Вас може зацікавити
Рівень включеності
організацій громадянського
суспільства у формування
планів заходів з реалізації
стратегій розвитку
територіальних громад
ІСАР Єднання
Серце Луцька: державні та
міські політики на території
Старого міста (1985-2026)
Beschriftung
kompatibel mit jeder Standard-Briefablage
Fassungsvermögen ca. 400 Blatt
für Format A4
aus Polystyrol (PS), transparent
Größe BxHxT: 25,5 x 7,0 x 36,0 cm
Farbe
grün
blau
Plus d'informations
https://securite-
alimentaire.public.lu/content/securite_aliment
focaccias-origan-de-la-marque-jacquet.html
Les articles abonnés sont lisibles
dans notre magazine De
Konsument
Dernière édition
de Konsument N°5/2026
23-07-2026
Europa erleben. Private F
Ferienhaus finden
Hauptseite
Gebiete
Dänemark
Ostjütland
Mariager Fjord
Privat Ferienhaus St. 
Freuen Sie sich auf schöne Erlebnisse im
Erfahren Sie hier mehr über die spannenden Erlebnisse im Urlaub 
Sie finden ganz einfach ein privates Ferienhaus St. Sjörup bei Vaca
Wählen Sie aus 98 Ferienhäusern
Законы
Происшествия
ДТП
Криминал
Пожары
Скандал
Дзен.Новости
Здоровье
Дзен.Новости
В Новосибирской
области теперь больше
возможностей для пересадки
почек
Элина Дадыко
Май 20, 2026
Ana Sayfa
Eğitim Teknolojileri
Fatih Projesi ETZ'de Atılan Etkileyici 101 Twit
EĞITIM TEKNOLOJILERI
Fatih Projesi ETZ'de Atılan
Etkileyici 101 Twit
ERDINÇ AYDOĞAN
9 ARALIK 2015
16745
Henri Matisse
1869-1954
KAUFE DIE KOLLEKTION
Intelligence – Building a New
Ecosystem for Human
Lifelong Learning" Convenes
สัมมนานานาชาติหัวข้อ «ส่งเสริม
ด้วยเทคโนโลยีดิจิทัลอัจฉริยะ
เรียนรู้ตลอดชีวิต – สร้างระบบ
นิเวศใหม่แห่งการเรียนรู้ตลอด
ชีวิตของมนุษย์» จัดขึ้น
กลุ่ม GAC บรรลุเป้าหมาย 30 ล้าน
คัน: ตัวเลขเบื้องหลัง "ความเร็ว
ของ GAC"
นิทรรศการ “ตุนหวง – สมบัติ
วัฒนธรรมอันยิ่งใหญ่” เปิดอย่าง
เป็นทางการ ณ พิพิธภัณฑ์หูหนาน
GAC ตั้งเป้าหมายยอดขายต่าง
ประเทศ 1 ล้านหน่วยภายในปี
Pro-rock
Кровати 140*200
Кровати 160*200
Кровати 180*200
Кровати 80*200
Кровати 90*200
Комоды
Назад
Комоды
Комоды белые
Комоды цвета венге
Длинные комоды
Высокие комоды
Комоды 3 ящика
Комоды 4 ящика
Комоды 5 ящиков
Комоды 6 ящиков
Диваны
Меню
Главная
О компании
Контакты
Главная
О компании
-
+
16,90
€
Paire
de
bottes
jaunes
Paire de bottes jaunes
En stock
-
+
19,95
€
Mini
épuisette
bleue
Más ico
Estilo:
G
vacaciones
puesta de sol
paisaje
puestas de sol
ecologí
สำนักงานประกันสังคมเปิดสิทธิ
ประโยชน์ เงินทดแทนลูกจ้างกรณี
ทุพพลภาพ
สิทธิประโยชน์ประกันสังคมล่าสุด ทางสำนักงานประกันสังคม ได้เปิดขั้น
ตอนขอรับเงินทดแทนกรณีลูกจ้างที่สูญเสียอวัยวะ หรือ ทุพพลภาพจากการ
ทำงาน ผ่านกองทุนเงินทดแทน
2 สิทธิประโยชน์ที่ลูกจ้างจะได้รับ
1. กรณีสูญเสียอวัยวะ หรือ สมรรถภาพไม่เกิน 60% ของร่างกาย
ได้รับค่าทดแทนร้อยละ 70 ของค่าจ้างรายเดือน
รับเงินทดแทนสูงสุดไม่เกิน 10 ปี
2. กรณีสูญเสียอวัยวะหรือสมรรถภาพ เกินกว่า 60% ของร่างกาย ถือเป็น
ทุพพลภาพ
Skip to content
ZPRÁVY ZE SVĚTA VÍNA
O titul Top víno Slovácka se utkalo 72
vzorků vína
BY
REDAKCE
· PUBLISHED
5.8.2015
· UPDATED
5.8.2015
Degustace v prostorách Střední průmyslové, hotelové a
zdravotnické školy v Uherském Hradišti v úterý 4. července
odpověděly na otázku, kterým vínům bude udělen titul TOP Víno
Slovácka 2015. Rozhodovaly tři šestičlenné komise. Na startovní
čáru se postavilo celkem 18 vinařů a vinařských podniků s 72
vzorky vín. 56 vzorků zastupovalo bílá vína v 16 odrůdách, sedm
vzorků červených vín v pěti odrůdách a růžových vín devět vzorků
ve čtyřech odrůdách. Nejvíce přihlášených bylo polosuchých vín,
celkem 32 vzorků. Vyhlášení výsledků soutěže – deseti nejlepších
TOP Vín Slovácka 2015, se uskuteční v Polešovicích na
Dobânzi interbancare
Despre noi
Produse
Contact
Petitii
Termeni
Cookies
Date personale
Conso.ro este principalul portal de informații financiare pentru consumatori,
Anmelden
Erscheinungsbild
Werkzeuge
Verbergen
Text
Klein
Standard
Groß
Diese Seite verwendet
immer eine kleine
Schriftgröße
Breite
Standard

» **Description of the task**
Retype the material above, line by line, exactly.

» **Finished exercise**
Вас може зацікавити
Рівень включеності
організацій громадянського
суспільства у формування
планів заходів з реалізації
стратегій розвитку
територіальних громад
ІСАР Єднання
Серце Луцька: державні та
міські політики на території
Старого міста (1985-2026)
Beschriftung
kompatibel mit jeder Standard-Briefablage
Fassungsvermögen ca. 400 Blatt
für Format A4
aus Polystyrol (PS), transparent
Größe BxHxT: 25,5 x 7,0 x 36,0 cm
Farbe
grün
blau
Plus d'informations
https://securite-
alimentaire.public.lu/content/securite_aliment
focaccias-origan-de-la-marque-jacquet.html
Les articles abonnés sont lisibles
dans notre magazine De
Konsument
Dernière édition
de Konsument N°5/2026
23-07-2026
Europa erleben. Private F
Ferienhaus finden
Hauptseite
Gebiete
Dänemark
Ostjütland
Mariager Fjord
Privat Ferienhaus St. 
Freuen Sie sich auf schöne Erlebnisse im
Erfahren Sie hier mehr über die spannenden Erlebnisse im Urlaub 
Sie finden ganz einfach ein privates Ferienhaus St. Sjörup bei Vaca
Wählen Sie aus 98 Ferienhäusern
Законы
Происшествия
ДТП
Криминал
Пожары
Скандал
Дзен.Новости
Здоровье
Дзен.Новости
В Новосибирской
области теперь больше
возможностей для пересадки
почек
Элина Дадыко
Май 20, 2026
Ana Sayfa
Eğitim Teknolojileri
Fatih Projesi ETZ'de Atılan Etkileyici 101 Twit
EĞITIM TEKNOLOJILERI
Fatih Projesi ETZ'de Atılan
Etkileyici 101 Twit
ERDINÇ AYDOĞAN
9 ARALIK 2015
16745
Henri Matisse
1869-1954
KAUFE DIE KOLLEKTION
Intelligence – Building a New
Ecosystem for Human
Lifelong Learning" Convenes
สัมมนานานาชาติหัวข้อ «ส่งเสริม
ด้วยเทคโนโลยีดิจิทัลอัจฉริยะ
เรียนรู้ตลอดชีวิต – สร้างระบบ
นิเวศใหม่แห่งการเรียนรู้ตลอด
ชีวิตของมนุษย์» จัดขึ้น
กลุ่ม GAC บรรลุเป้าหมาย 30 ล้าน
คัน: ตัวเลขเบื้องหลัง "ความเร็ว
ของ GAC"
นิทรรศการ “ตุนหวง – สมบัติ
วัฒนธรรมอันยิ่งใหญ่” เปิดอย่าง
เป็นทางการ ณ พิพิธภัณฑ์หูหนาน
GAC ตั้งเป้าหมายยอดขายต่าง
ประเทศ 1 ล้านหน่วยภายในปี
Pro-rock
Кровати 140*200
Кровати 160*200
Кровати 180*200
Кровати 80*200
Кровати 90*200
Комоды
Назад
Комоды
Комоды белые
Комоды цвета венге
Длинные комоды
Высокие комоды
Комоды 3 ящика
Комоды 4 ящика
Комоды 5 ящиков
Комоды 6 ящиков
Диваны
Меню
Главная
О компании
Контакты
Главная
О компании
-
+
16,90
€
Paire
de
bottes
jaunes
Paire de bottes jaunes
En stock
-
+
19,95
€
Mini
épuisette
bleue
Más ico
Estilo:
G
vacaciones
puesta de sol
paisaje
puestas de sol
ecologí
สำนักงานประกันสังคมเปิดสิทธิ
ประโยชน์ เงินทดแทนลูกจ้างกรณี
ทุพพลภาพ
สิทธิประโยชน์ประกันสังคมล่าสุด ทางสำนักงานประกันสังคม ได้เปิดขั้น
ตอนขอรับเงินทดแทนกรณีลูกจ้างที่สูญเสียอวัยวะ หรือ ทุพพลภาพจากการ
ทำงาน ผ่านกองทุนเงินทดแทน
2 สิทธิประโยชน์ที่ลูกจ้างจะได้รับ
1. กรณีสูญเสียอวัยวะ หรือ สมรรถภาพไม่เกิน 60% ของร่างกาย
ได้รับค่าทดแทนร้อยละ 70 ของค่าจ้างรายเดือน
รับเงินทดแทนสูงสุดไม่เกิน 10 ปี
2. กรณีสูญเสียอวัยวะหรือสมรรถภาพ เกินกว่า 60% ของร่างกาย ถือเป็น
ทุพพลภาพ
Skip to content
ZPRÁVY ZE SVĚTA VÍNA
O titul Top víno Slovácka se utkalo 72
vzorků vína
BY
REDAKCE
· PUBLISHED
5.8.2015
· UPDATED
5.8.2015
Degustace v prostorách Střední průmyslové, hotelové a
zdravotnické školy v Uherském Hradišti v úterý 4. července
odpověděly na otázku, kterým vínům bude udělen titul TOP Víno
Slovácka 2015. Rozhodovaly tři šestičlenné komise. Na startovní
čáru se postavilo celkem 18 vinařů a vinařských podniků s 72
vzorky vín. 56 vzorků zastupovalo bílá vína v 16 odrůdách, sedm
vzorků červených vín v pěti odrůdách a růžových vín devět vzorků
ve čtyřech odrůdách. Nejvíce přihlášených bylo polosuchých vín,
celkem 32 vzorků. Vyhlášení výsledků soutěže – deseti nejlepších
TOP Vín Slovácka 2015, se uskuteční v Polešovicích na
Dobânzi interbancare
Despre noi
Produse
Contact
Petitii
Termeni
Cookies
Date personale
Conso.ro este principalul portal de informații financiare pentru consumatori,
Anmelden
Erscheinungsbild
Werkzeuge
Verbergen
Text
Klein
Standard
Groß
Diese Seite verwendet
immer eine kleine
Schriftgröße
Breite
Standard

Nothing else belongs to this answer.